One-sentence Summary

Researchers from Zhejiang University, Meituan, and Tsinghua University propose SKILL0, an in-context reinforcement learning framework that internalizes agent skills into model parameters via a dynamic curriculum. This approach eliminates runtime retrieval noise and token overhead, enabling efficient zero-shot autonomous behavior with significant performance gains on agentic benchmarks.

Key Contributions

  • The paper introduces SKILL0, an in-context reinforcement learning framework that formulates skill internalization as an explicit training objective to transition agents from context-dependent execution to fully autonomous zero-shot behavior.
  • A Dynamic Curriculum mechanism is presented to evaluate the on-policy helpfulness of each skill file, adaptively withdrawing guidance only when the current policy no longer benefits until the agent operates without any external skill context.
  • Extensive experiments on ALFWorld and Search-QA demonstrate that the method achieves substantial performance improvements over standard RL baselines while maintaining an efficient context of fewer than 0.5k tokens per step.

Introduction

Large Language Model agents currently rely on inference-time skill augmentation, where structured behavioral primitives are retrieved and injected into the prompt to guide complex tasks. While effective, this approach suffers from retrieval noise that corrupts context, significant token overhead that limits scalability, and a fundamental dependency where competence resides in the prompt rather than the model itself. The authors propose SKILL0, the first reinforcement learning framework designed to internalize these skills directly into model parameters so that agents operate autonomously without external guidance at inference. They achieve this through In-Context Reinforcement Learning, which provides skill scaffolding during training rollouts and systematically removes it via a Dynamic Curriculum that withdraws support only when the policy no longer benefits from it.

Dataset

  • Dataset Composition and Sources: The authors evaluate their methods on two primary benchmarks: ALFWorld, a text-based game with 3,827 task instances across six household activity categories, and Search-based QA, which aggregates single-hop datasets (NQ, TriviaQA, PopQA) and multi-hop datasets (HotpotQA, 2Wiki, MuSiQue, Bamboogle).

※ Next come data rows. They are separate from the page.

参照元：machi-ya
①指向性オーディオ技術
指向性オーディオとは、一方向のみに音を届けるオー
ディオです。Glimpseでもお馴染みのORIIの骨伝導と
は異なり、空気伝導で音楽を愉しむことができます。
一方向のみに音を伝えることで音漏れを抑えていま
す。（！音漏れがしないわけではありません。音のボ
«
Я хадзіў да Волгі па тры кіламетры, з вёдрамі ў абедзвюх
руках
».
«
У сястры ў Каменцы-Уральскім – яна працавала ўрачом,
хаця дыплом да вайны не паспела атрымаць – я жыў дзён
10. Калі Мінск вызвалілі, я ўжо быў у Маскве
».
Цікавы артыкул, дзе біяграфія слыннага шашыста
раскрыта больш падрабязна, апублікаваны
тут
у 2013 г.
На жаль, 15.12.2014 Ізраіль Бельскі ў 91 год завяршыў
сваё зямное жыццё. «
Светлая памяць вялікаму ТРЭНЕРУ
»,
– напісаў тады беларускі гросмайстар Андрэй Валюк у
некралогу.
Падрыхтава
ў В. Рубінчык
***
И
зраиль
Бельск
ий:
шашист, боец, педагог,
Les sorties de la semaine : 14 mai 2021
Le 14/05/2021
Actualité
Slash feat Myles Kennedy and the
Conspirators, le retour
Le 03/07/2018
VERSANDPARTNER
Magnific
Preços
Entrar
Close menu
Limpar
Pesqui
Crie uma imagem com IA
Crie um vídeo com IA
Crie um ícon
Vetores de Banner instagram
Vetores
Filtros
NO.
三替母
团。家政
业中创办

  • Training Data Selection and Splitting: For ALFWorld, the training data follows the split from GiGPO, while Search-QA training draws specifically from NQ and HotpotQA to serve as in-domain data, leaving the remaining QA datasets for out-of-domain evaluation.

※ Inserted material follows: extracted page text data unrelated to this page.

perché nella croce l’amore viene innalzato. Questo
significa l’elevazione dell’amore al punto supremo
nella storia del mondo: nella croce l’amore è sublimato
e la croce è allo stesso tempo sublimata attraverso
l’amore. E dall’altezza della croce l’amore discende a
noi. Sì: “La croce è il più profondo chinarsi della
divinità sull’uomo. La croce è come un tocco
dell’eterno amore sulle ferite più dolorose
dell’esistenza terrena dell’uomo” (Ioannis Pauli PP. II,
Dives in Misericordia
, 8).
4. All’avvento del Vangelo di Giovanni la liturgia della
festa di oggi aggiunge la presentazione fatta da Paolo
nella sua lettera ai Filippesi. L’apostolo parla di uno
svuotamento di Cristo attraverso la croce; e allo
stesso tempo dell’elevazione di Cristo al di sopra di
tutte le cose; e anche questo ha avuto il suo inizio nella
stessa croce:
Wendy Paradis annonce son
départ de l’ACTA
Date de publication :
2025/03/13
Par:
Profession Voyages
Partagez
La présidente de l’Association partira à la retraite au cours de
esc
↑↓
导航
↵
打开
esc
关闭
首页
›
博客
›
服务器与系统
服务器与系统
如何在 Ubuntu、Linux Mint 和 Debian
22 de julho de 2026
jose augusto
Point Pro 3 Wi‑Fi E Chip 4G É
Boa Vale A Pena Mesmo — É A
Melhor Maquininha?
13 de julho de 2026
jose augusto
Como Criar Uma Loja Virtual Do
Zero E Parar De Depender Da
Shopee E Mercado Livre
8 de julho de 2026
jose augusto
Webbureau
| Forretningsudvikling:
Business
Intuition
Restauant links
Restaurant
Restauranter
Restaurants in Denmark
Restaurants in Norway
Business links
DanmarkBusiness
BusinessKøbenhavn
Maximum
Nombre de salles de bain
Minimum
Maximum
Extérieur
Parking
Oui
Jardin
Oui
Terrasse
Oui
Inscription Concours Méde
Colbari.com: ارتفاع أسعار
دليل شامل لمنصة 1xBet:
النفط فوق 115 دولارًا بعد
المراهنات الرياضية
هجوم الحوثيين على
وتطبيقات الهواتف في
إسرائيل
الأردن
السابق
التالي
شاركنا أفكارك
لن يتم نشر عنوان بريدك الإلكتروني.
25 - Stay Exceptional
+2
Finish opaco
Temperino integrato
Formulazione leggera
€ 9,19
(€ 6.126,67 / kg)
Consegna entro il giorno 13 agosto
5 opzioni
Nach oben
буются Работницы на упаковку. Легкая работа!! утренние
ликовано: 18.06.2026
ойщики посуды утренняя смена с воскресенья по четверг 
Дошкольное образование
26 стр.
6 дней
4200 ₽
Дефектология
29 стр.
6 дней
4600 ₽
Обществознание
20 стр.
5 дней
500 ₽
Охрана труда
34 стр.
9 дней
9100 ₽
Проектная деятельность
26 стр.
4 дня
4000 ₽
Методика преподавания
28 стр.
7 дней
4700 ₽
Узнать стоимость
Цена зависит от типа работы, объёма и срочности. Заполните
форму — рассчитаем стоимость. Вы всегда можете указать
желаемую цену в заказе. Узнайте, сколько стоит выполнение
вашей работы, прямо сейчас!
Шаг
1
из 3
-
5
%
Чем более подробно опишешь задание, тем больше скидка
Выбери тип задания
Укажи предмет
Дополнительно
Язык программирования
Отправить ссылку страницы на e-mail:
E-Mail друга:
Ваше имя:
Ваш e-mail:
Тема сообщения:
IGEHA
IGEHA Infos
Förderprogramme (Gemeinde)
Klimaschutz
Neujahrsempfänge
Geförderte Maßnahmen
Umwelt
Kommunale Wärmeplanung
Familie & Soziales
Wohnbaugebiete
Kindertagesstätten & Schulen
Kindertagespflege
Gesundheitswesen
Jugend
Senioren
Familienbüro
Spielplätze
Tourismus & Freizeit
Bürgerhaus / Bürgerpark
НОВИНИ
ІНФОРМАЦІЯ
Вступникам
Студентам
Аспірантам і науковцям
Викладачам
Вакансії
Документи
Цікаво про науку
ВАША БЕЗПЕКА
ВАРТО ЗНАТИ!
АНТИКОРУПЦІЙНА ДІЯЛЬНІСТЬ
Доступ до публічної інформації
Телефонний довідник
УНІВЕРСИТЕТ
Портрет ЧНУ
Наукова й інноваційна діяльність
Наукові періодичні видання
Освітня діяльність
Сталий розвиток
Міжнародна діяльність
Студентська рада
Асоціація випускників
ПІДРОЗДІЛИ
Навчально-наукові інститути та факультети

  • Training Configuration and Mixture: The Qwen2.5-VL series is trained for up to 180 steps using 4 H800 GPUs. The ALFWorld setup samples 16 tasks with 8 rollouts per prompt and a maximum length of 3,072 tokens, whereas the Search-QA setup samples 128 tasks per batch with a maximum length of 4,096 tokens.

  • Visual Context and Rendering Strategy: The authors construct visual context by rendering text in a monospace font with specific sizing and width constraints (10pt/392px for ALFWorld, 12pt/560px for Search-QA). They apply a semantic color coding scheme where task instructions appear in black, observations in blue, and actions or search queries in red to help the vision encoder distinguish between states, actions, and retrieved content.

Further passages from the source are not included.